■ **REQUIREMENT**: Reproduce the entries that follow exactly, dropping each image.

■ **LISTED ENTRIES**:
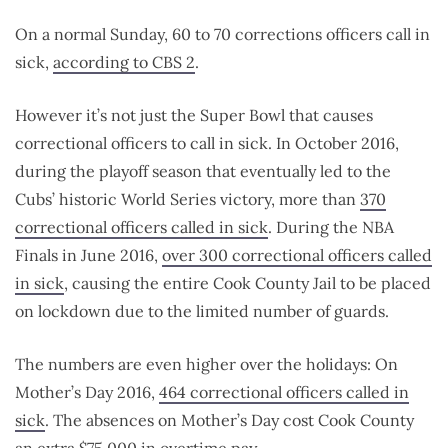
On a normal Sunday, 60 to 70 corrections officers call in
sick,
according to CBS 2
.
However it’s not just the Super Bowl that causes
correctional officers to call in sick. In October 2016,
during the playoff season that eventually led to the
Cubs’ historic World Series victory, more than
370
correctional officers called in sick
. During the NBA
Finals in June 2016,
over 300 correctional officers called
in sick
, causing the entire Cook County Jail to be placed
on lockdown due to the limited number of guards.
The numbers are even higher over the holidays: On
Mother’s Day 2016,
464 correctional officers called in
sick
. The absences on Mother’s Day cost Cook County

■ **WORKED SOLUTION**:
On a normal Sunday, 60 to 70 corrections officers call in
sick,
according to CBS 2
.
However it’s not just the Super Bowl that causes
correctional officers to call in sick. In October 2016,
during the playoff season that eventually led to the
Cubs’ historic World Series victory, more than
370
correctional officers called in sick
. During the NBA
Finals in June 2016,
over 300 correctional officers called
in sick
, causing the entire Cook County Jail to be placed
on lockdown due to the limited number of guards.
The numbers are even higher over the holidays: On
Mother’s Day 2016,
464 correctional officers called in
sick
. The absences on Mother’s Day cost Cook County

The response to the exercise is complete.